[library] vip__management recovered with error

Bug #1323277 reported by Egor Kotko
30
This bug affects 4 people
Affects Status Importance Assigned to Milestone
Fuel for OpenStack
Fix Released
Critical
Sergey Vasilenko
4.1.x
Won't Fix
Critical
Aleksandr Didenko
5.0.x
Won't Fix
Critical
Aleksandr Didenko

Bug Description

{"build_id": "2014-05-25_23-01-31", "mirantis": "yes", "build_number": "22", "ostf_sha": "1f020d69acbf50be00c12c29564f65440971bafe", "nailgun_sha": "bd09f89ef56176f64ad5decd4128933c96cb20f4", "production": "docker", "api": "1.0", "fuelmain_sha": "db2d153e62cb2b3034d33359d7e3db9d4742c811", "astute_sha": "a7eac46348dc77fc2723c6fcc3dbc66cc1a83152", "release": "5.0", "fuellib_sha": "b9985e42159187853edec82c406fdbc38dc5a6d0"}

Step to reproduce:
1. Deploy ha on Centos with neutron vlan with 3 controllers
2. When deployment finish with success ssh on controller and see where vips are running (crm status)
3. ssh on node where vip__management is running
4. shut down br-mgmt
5. using crm see if vip__management is recovered

Expected:
crm move vip__management after shutdown the interface and cluster will be operational

Actual result:
crm move vip__management but cluster in not operational

The output of
#nova --debug service-list
http://paste.openstack.org/show/81510/

[root@node-2 ~]# nova-manage service list
Binary Host Zone Status State Updated_At
nova-cert node-1.domain.tld internal enabled XXX 2014-05-26 11:00:56
nova-consoleauth node-1.domain.tld internal enabled XXX 2014-05-26 11:01:00
nova-scheduler node-1.domain.tld internal enabled XXX 2014-05-26 11:00:56
nova-conductor node-1.domain.tld internal enabled XXX 2014-05-26 11:00:56
nova-cert node-2.domain.tld internal enabled :-) 2014-05-26 12:26:59
nova-consoleauth node-2.domain.tld internal enabled :-) 2014-05-26 12:26:59
nova-scheduler node-2.domain.tld internal enabled :-) 2014-05-26 12:26:58
nova-conductor node-2.domain.tld internal enabled :-) 2014-05-26 12:26:59
nova-cert node-3.domain.tld internal enabled :-) 2014-05-26 12:26:54
nova-consoleauth node-3.domain.tld internal enabled :-) 2014-05-26 12:26:54
nova-scheduler node-3.domain.tld internal enabled :-) 2014-05-26 12:26:54
nova-conductor node-3.domain.tld internal enabled :-) 2014-05-26 12:26:54
nova-compute node-4.domain.tld nova enabled XXX 2014-05-26 12:24:29

Revision history for this message
Egor Kotko (ykotko) wrote :
Changed in fuel:
assignee: nobody → Fuel Library Team (fuel-library)
Changed in fuel:
assignee: Fuel Library Team (fuel-library) → Dmitry Borodaenko (dborodaenko)
Revision history for this message
Dmitry Borodaenko (angdraug) wrote :

Egor, please use unique descriptive names when you upload log bundles.
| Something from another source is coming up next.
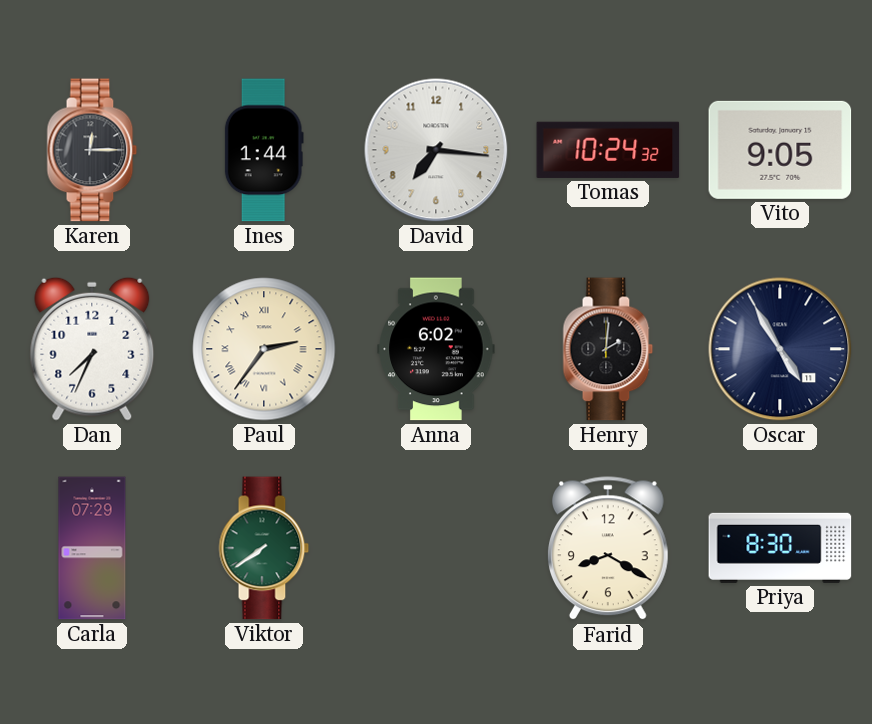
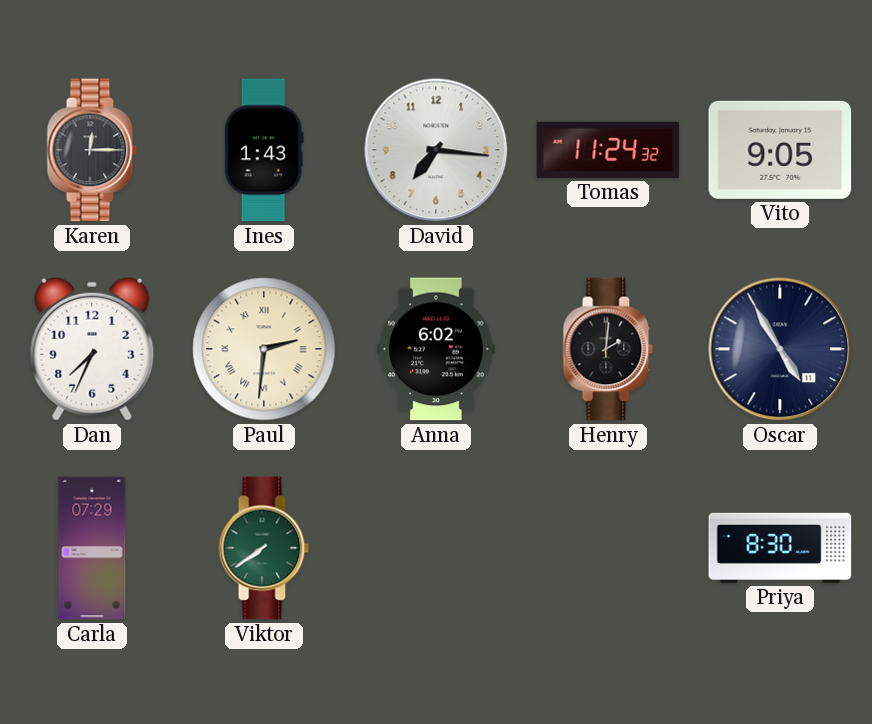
Ines: 1:44 -> 1:43
Tomas: 10:24 -> 11:24
Paul: 2:36 -> 2:31
Farid: 8:20 -> none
Revision history for this message
Dmitry Borodaenko (angdraug) wrote :

I tried the proposed test case with 4.1.1 and the outcome was even worse than described in the bug: vip__management didn't even recover after bringing br-mgmt down.

Changed in fuel:
importance: Medium → Critical
tags: removed: icehouse
tags: added: ha
Revision history for this message
Dmitry Borodaenko (angdraug) wrote :
Revision history for this message
Bogdan Dobrelya (bogdando) wrote :
Revision history for this message
Dmitry Borodaenko (angdraug) wrote :

This looks like the same problem with the public VIP:
https://bugs.launchpad.net/fuel/+bug/1324951

Revision history for this message
Ryan Moe (rmoe) wrote :

I tested this on ISO 344 on ubuntu and everything worked correctly. I tried both ip link set down and ifdown and both worked.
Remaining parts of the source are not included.